Secara terpisah, Korps Mahasiswa Hubungan Internasional (KOMAHI) Fisip Unri, juga menyampaikan rasa yang sama, yakni kecewa terhadap vonis bebas yang dijatuhkan majelis hakim PN Pekanbaru terhadap terdakwa SH. Hal ini disampaikan oleh Vice Mayor Komahi, Voppi Rosea Bulki.
“Seharusnya majelis hakim mampu melihat dampak-dampak psikis yang dialami korban dan paham bahwa kasus pelecehan seksual pasti minim saksi,” kata Voppi saat dihubungi.
Selain kecewa, Komahi yang dari awal juga mengawal kasus ini merasa sedih atas vonis bebas tersebut. Dan akan mendesak kejaksaan agar melakukan kasasi.
“Kami dari pihak mahasiswa pastinya sedih dan kecewa dengan putusan hari ini.

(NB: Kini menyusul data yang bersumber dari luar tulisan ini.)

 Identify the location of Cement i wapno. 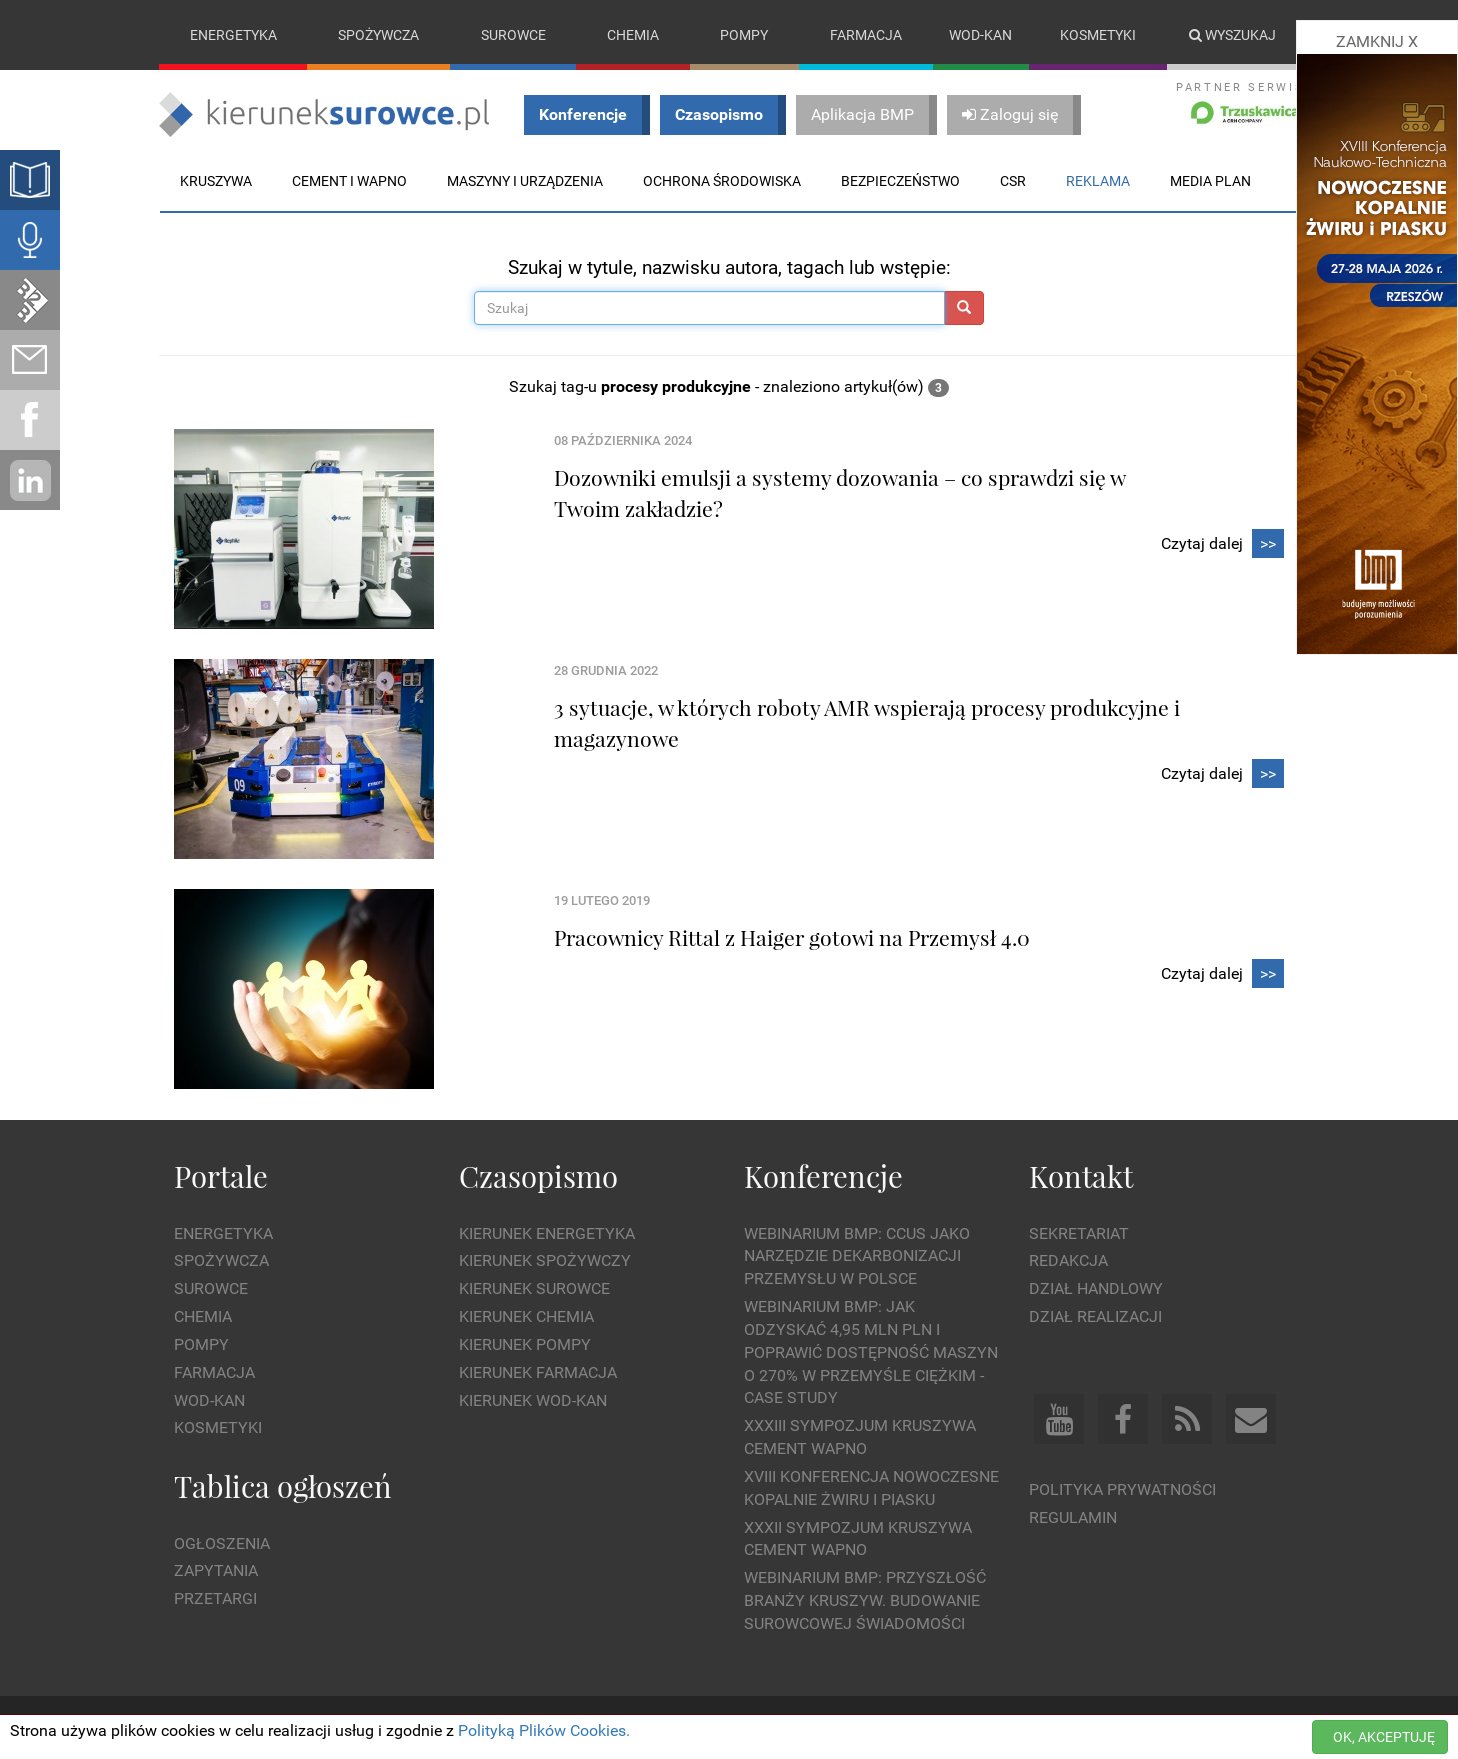 (349, 181).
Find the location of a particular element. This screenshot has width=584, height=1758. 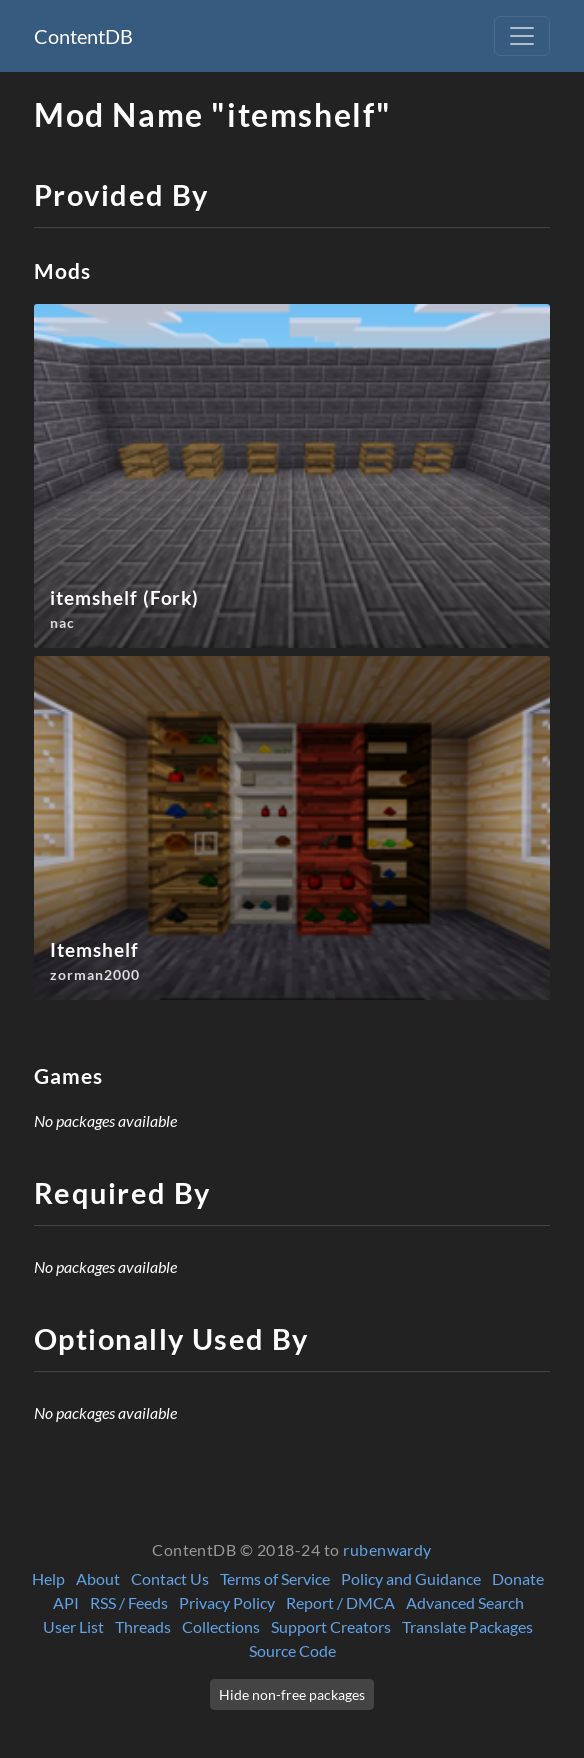 Policy and Guidance is located at coordinates (411, 1578). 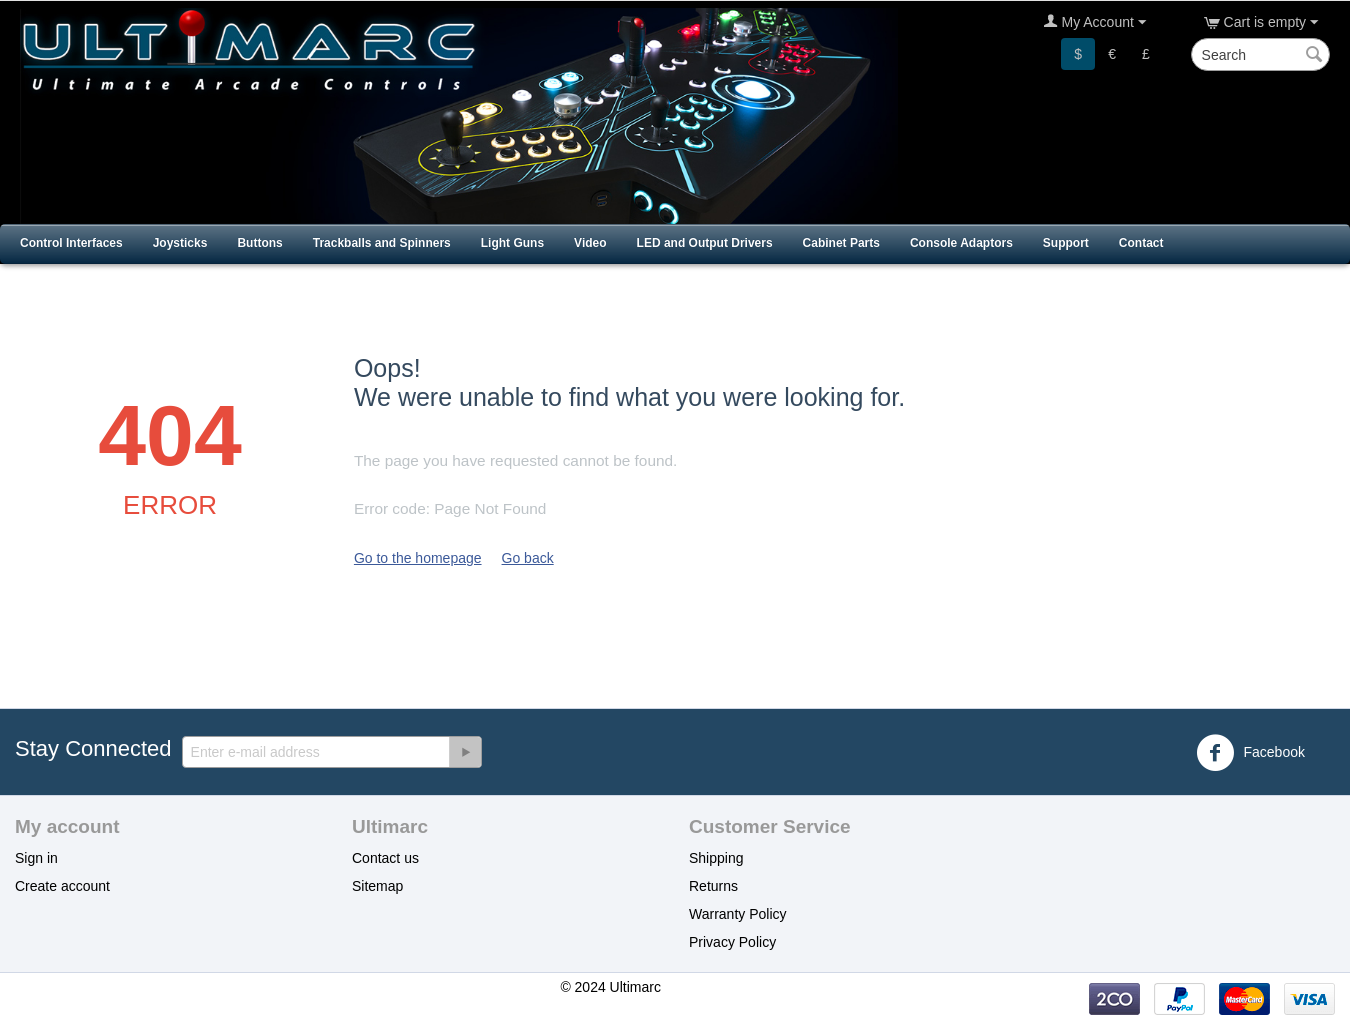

Namun oleh karena itu kami tetap menghormati keputusan majelis hakim dan meminta kejaksaan agar melakukan kasasi”. pungkasnya.
Sebelumnya, Komahi Fisip Unri menjelang adanya putusan ini menyerahkan petisi kepada pihak Pengadilan Negeri Pekanbaru, pada Senin, (28/3).
Petisi yang diinisiasi oleh Komahi itu didaftarkan melalui Pusat Pelayanan PN Pekanbaru dan ditujukan untuk Ketua PN Pekanbaru.
Sebanyak 41 ribu orang telah memberikan dukungan atas petisi ini lewat platform change.org.
Petisi tersebut mendesak hakim agar dapat menghukum terdakwa kasus dugaan pelecehan seksual mahasiswi Unri, yakni Dekan Fisip Unri nonaktif Syafri Harto, secara maksimal.